_WHAT IS EXPECTED_
Find how many lines in the data below mention "stadion". Give the number only.

Stored data entries
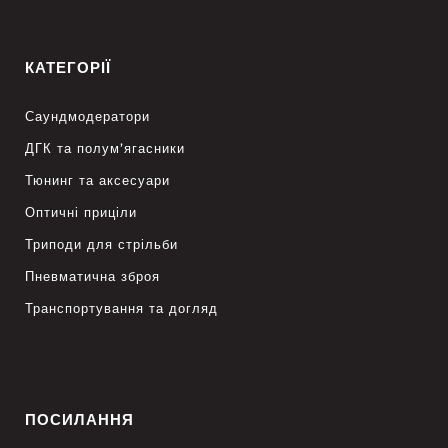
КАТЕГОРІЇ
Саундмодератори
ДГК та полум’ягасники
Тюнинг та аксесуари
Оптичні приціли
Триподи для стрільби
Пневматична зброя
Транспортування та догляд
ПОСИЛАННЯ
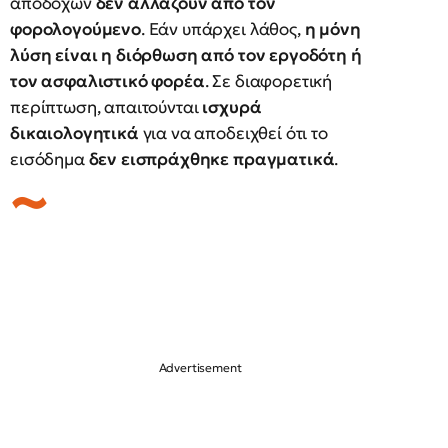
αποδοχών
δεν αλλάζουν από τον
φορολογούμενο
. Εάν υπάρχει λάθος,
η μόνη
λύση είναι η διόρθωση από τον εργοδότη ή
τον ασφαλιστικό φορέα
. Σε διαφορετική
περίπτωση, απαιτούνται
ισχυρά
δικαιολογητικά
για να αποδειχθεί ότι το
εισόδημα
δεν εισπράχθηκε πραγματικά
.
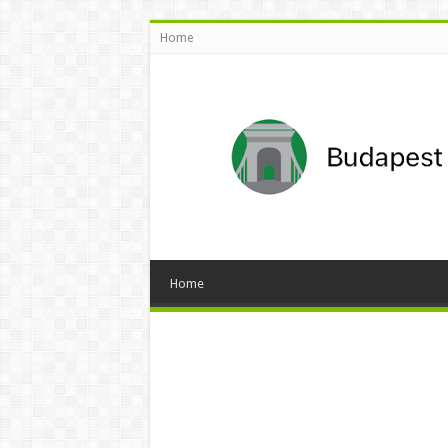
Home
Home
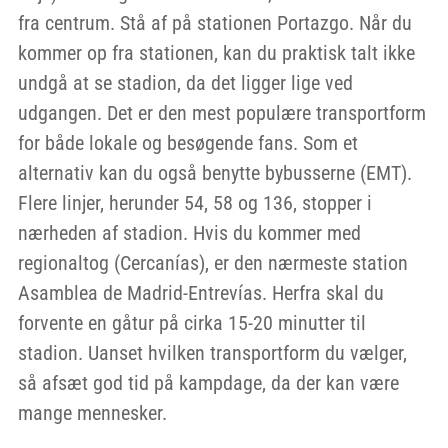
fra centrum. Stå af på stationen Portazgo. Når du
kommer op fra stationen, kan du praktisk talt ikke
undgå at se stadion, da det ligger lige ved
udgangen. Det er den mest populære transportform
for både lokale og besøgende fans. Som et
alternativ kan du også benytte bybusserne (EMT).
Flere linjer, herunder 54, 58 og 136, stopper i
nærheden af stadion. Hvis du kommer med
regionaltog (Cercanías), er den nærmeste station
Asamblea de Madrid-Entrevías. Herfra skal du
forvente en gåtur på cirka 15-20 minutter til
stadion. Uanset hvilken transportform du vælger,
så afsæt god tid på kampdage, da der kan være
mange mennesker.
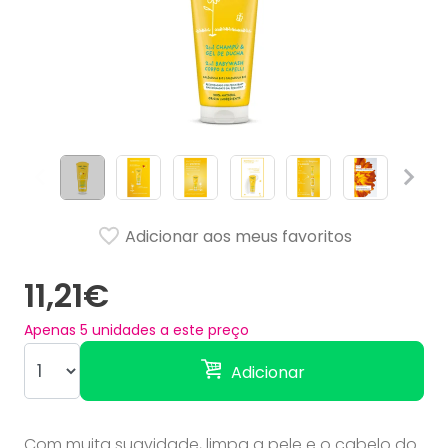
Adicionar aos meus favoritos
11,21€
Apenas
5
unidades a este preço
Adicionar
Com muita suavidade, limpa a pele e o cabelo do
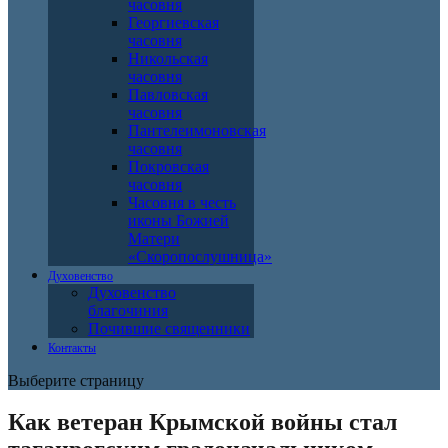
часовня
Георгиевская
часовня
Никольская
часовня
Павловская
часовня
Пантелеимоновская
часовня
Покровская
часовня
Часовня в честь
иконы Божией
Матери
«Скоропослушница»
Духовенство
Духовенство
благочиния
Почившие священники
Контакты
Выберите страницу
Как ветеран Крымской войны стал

* * *

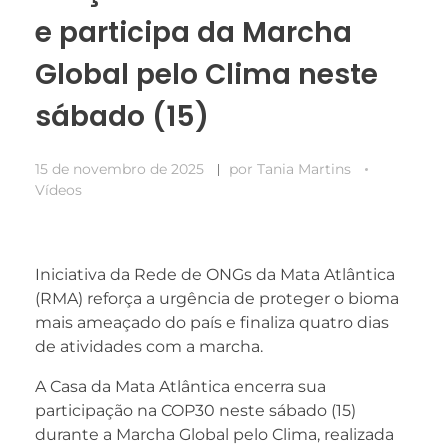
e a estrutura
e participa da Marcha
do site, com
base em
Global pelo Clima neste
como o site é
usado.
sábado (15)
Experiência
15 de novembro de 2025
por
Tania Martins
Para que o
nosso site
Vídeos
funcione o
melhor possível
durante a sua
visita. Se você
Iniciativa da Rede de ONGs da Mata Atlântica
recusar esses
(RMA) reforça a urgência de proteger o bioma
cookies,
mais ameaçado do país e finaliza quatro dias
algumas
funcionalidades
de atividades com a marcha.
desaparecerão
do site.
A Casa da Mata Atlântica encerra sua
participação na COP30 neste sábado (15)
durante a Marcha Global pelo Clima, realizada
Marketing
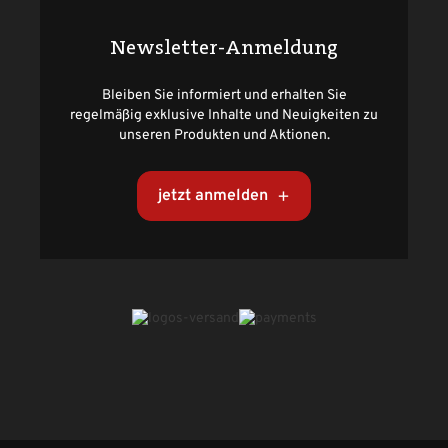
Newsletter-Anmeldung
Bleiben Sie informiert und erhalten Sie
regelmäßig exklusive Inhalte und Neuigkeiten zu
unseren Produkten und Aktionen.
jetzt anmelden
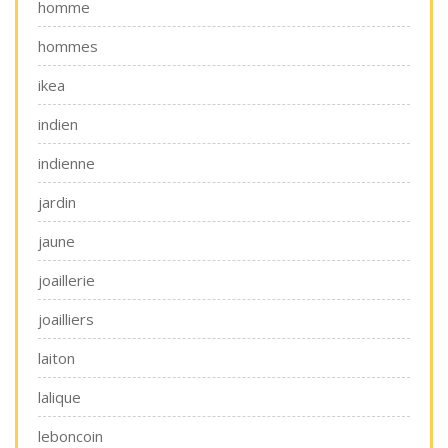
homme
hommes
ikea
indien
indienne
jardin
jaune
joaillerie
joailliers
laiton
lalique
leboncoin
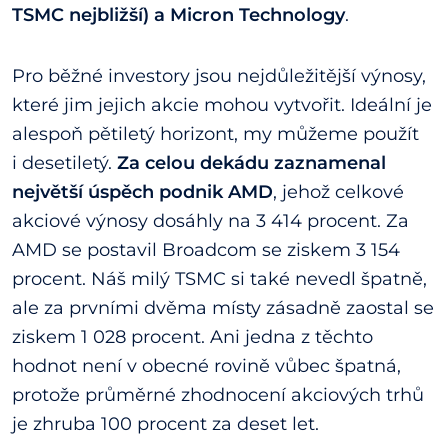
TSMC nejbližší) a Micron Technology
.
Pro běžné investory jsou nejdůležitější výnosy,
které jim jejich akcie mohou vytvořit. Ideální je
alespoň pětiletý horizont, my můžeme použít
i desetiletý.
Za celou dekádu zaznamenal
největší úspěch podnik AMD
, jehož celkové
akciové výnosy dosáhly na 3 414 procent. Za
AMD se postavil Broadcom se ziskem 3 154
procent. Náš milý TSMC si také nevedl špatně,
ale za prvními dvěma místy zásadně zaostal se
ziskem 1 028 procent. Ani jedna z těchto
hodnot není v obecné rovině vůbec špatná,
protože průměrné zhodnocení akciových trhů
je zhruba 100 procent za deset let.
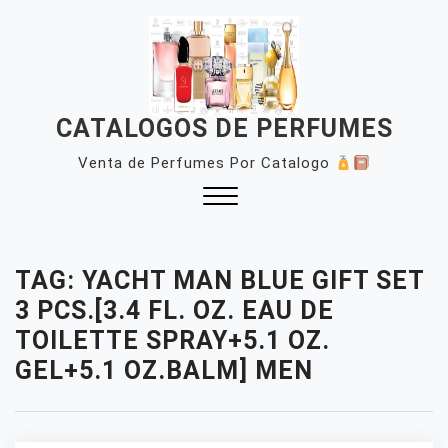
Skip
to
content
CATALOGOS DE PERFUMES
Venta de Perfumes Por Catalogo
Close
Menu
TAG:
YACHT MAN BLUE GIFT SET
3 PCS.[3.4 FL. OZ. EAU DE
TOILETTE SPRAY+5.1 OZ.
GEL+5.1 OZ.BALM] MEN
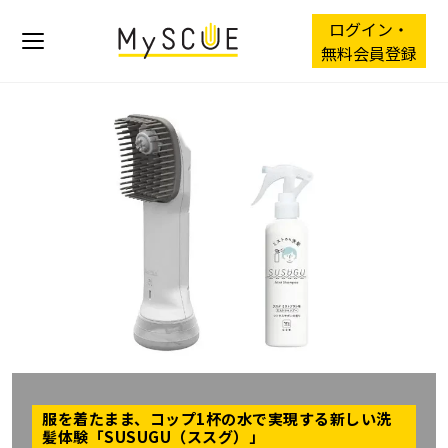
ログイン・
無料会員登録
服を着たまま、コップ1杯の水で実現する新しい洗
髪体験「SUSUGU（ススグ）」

* * *

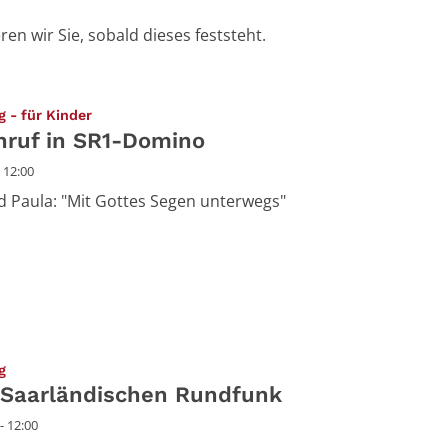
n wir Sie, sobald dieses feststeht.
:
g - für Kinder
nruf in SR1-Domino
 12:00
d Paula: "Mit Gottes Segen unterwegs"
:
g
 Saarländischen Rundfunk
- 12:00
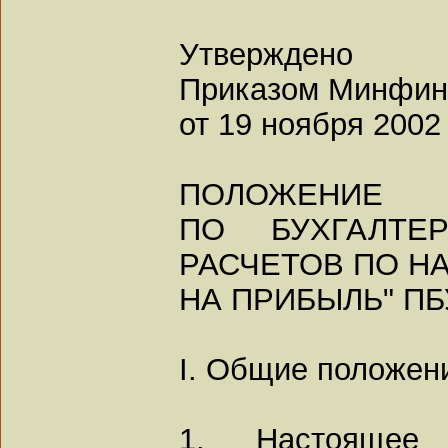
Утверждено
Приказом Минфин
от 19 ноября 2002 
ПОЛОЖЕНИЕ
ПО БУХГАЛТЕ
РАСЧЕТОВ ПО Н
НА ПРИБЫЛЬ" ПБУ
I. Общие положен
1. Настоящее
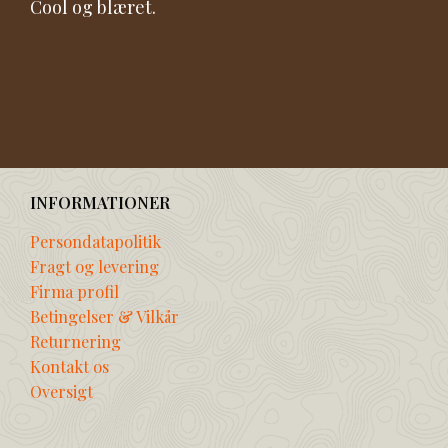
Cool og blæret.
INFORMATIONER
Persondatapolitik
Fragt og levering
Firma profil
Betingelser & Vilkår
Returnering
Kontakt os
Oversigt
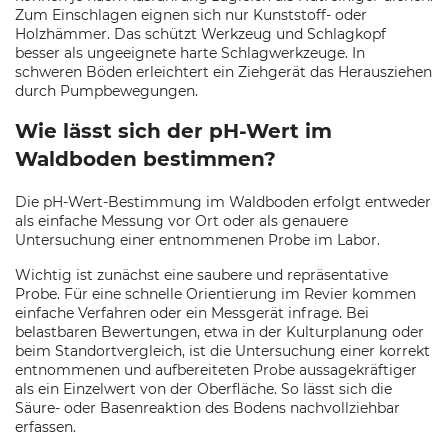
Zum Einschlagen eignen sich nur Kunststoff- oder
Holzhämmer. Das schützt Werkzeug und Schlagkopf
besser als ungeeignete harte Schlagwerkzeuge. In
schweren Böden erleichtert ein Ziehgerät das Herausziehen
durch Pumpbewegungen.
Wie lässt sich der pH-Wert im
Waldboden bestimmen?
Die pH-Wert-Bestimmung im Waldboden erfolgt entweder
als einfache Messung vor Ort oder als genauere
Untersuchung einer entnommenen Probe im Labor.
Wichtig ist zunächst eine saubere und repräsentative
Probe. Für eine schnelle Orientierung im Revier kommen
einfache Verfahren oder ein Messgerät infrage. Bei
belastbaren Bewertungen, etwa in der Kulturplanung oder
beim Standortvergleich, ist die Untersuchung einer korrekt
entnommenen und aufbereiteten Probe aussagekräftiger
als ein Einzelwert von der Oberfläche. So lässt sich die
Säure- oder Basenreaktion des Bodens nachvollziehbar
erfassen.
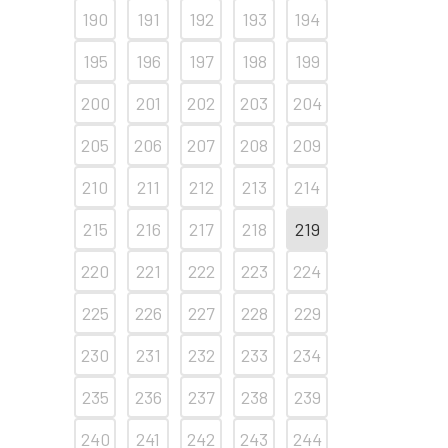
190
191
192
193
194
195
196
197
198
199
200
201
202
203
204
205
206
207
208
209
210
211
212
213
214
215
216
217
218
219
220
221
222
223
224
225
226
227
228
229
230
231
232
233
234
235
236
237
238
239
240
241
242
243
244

_THE ANSWER_
3